Day to day, those trends manifest in a decreased need for financial advisors to have exemplary skills at getting, processing, and analyzing data, given that computers increasingly assumed those tasks. Instead, personal advisors greatly skilled at establishing and maintaining interpersonal relationships were more highly valued, according to the researchers.
"What's left in their job is to hold people's hands and to reassure them about things like stock market dips," Rust says.

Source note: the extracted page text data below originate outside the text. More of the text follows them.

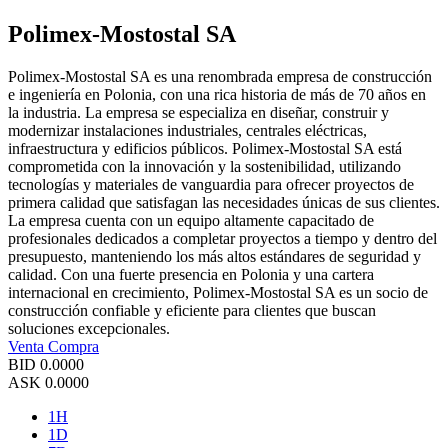
Polimex-Mostostal SA
Polimex-Mostostal SA es una renombrada empresa de construcción
e ingeniería en Polonia, con una rica historia de más de 70 años en
la industria. La empresa se especializa en diseñar, construir y
modernizar instalaciones industriales, centrales eléctricas,
infraestructura y edificios públicos. Polimex-Mostostal SA está
comprometida con la innovación y la sostenibilidad, utilizando
tecnologías y materiales de vanguardia para ofrecer proyectos de
primera calidad que satisfagan las necesidades únicas de sus clientes.
La empresa cuenta con un equipo altamente capacitado de
profesionales dedicados a completar proyectos a tiempo y dentro del
presupuesto, manteniendo los más altos estándares de seguridad y
calidad. Con una fuerte presencia en Polonia y una cartera
internacional en crecimiento, Polimex-Mostostal SA es un socio de
construcción confiable y eficiente para clientes que buscan
soluciones excepcionales.
Venta
Compra
BID
0.0000
ASK
0.0000
1H
1D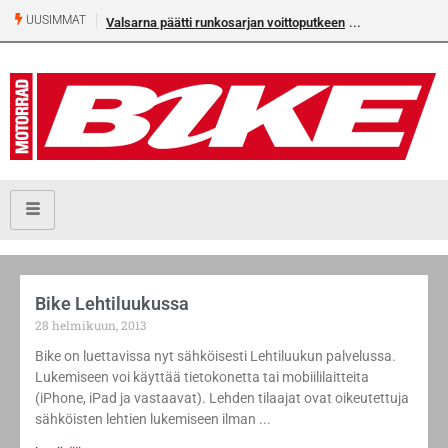
UUSIMMAT
Valsarna päätti runkosarjan voittoputkeen
Bike Lehtiluukussa
28 helmikuun, 2013
Bike on luettavissa nyt sähköisesti Lehtiluukun palvelussa.
Lukemiseen voi käyttää tietokonetta tai mobiililaitteita
(iPhone, iPad ja vastaavat). Lehden tilaajat ovat oikeutettuja
sähköisten lehtien lukemiseen ilman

Interestingly, the researchers unearthed similar findings for professions that might seem at first blush to be virtually immune to the demand for greater emotional intelligence, including chemists and biophysicists. Specifically, the researchers found emotional intelligence was virtually an afterthought in the job descriptions for those two professions in 2006, but surged in significance a decade later, as employers of biochemists and biophysicists became much more interested in hiring staff that excelled at training and teaching others, as well as in guiding, directing, and motivating subordinates.
Even computer science, a profession that prizes highly rational, highly technical, and often highly dispassionate thinking, will not be immune to the Feeling Economy, according to the researchers. "Our theory would predict that as AI continues to acquire thinking capability—i.e., cognitive reasoning, not just machine learning—it can assume more thinking tasks that will reduce the importance of thinking tasks to computer scientists," says Ming-Hui Huang, a member of the research team and Distinguished Professor of Electronic Commerce in the Department of Information Management at National Taiwan University.

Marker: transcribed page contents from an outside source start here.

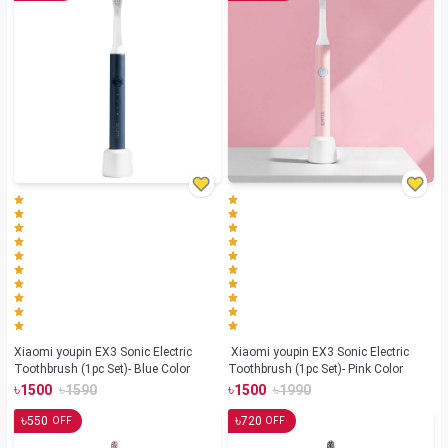
Xiaomi youpin EX3 Sonic Electric
Xiaomi youpin EX3 Sonic Electric
Toothbrush (1pc Set)- Blue Color
Toothbrush (1pc Set)- Pink Color
৳
৳
৳
৳
1500
1590
1500
1990
৳
৳
550
720
OFF
OFF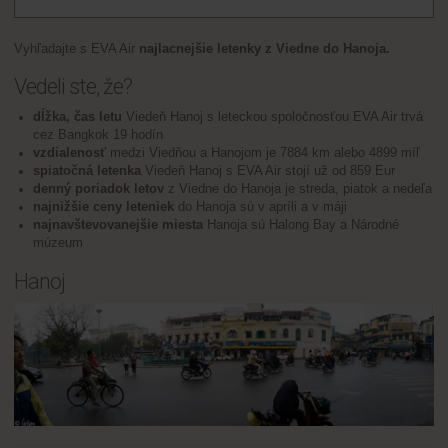
Vyhľadajte s EVA Air
najlacnejšie letenky z Viedne do Hanoja.
Vedeli ste, že?
dĺžka, čas letu
Viedeň Hanoj s leteckou spoločnosťou EVA Air trvá
cez Bangkok 19 hodín
vzdialenosť
medzi Viedňou a Hanojom je 7884 km alebo 4899 míľ
spiatočná letenka
Viedeň Hanoj s EVA Air stojí už od 859 Eur
denný poriadok letov
z Viedne do Hanoja je streda, piatok a nedeľa
najnižšie ceny leteniek
do Hanoja sú v apríli a v máji
najnavštevovanejšie miesta
Hanoja sú Halong Bay a Národné
múzeum
Hanoj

Granted, "The days that emotional intelligence and empathy will be prized more than thinking intelligence will arrive later for computer scientists" than for financial advisors, "but we predict that the day will come, once the reasoning capability of AI is mature enough," Huang says.
Adds Rust, "More and more of the technical parts of computer science—programming, system design—will be done increasingly by AI, leaving computing workers to focus on the people side: Interpersonal relationships and leadership."
It's all part of a gradual shift from the "Thinking Economy," which for decades has rewarded cognitive skills, to the "Feeling Economy," according to the researchers, who say the Feeling Economy will flourish in coming years, given that AI is not expected to outperform human beings in subtle skills like empathy, emotion management, and inspiration for many years.
It's a premise that makes perfect sense to Kay Turner, vice president for human resources and Title IX at Fordham University, who said, "It has been my experience as a human resources professional and labor/employment attorney that organizations — irrespective of the sector — that understand the value of emotional intelligence always outperform those that do not. Managing your feelings and behaviors, as well as recognizing how your emotions affect your behavior and how your behaviors impact the feelings and behaviors of others, will no longer be a great skill set to have; it will be the skill set to have."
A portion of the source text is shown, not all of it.